## WHAT THIS TASK INVOLVES
Your answer is the lines below, exactly, from the one that contains "27.10.2018 - Самый Страшный HALLOWEEN" through the one that contains "26.05.2016 - Hanzel Und Gretyl and Xe-NONE", both included.

= = = = = = =

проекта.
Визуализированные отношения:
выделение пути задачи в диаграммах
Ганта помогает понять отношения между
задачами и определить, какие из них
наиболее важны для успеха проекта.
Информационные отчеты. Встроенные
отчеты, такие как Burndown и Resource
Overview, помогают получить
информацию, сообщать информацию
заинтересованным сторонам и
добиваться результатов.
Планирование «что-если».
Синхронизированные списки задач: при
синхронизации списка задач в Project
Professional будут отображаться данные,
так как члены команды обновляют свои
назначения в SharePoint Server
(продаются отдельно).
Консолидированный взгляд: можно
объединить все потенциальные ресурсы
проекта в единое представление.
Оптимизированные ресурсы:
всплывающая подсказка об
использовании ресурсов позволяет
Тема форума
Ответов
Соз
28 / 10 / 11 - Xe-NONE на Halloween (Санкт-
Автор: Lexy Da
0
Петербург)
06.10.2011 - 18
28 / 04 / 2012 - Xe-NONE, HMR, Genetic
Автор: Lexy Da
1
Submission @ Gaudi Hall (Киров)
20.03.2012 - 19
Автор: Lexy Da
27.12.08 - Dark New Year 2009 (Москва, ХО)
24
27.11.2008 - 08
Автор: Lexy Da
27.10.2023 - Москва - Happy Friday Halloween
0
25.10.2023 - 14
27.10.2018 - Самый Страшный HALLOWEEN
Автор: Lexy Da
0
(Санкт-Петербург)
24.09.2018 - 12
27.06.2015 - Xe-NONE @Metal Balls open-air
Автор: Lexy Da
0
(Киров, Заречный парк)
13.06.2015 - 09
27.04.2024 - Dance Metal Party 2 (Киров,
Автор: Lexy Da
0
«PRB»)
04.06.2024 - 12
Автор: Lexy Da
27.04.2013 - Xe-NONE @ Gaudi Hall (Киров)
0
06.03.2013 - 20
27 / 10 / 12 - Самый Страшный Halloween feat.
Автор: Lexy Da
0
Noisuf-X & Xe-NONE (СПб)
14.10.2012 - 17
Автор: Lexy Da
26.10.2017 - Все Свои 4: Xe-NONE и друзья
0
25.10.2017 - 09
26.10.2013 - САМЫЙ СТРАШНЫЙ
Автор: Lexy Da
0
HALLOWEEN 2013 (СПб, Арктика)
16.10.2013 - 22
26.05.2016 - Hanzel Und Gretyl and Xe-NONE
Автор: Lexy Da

= = = = = = =

## RESPONSE TO THIS TASK
27.10.2018 - Самый Страшный HALLOWEEN
Автор: Lexy Da
0
(Санкт-Петербург)
24.09.2018 - 12
27.06.2015 - Xe-NONE @Metal Balls open-air
Автор: Lexy Da
0
(Киров, Заречный парк)
13.06.2015 - 09
27.04.2024 - Dance Metal Party 2 (Киров,
Автор: Lexy Da
0
«PRB»)
04.06.2024 - 12
Автор: Lexy Da
27.04.2013 - Xe-NONE @ Gaudi Hall (Киров)
0
06.03.2013 - 20
27 / 10 / 12 - Самый Страшный Halloween feat.
Автор: Lexy Da
0
Noisuf-X & Xe-NONE (СПб)
14.10.2012 - 17
Автор: Lexy Da
26.10.2017 - Все Свои 4: Xe-NONE и друзья
0
25.10.2017 - 09
26.10.2013 - САМЫЙ СТРАШНЫЙ
Автор: Lexy Da
0
HALLOWEEN 2013 (СПб, Арктика)
16.10.2013 - 22
26.05.2016 - Hanzel Und Gretyl and Xe-NONE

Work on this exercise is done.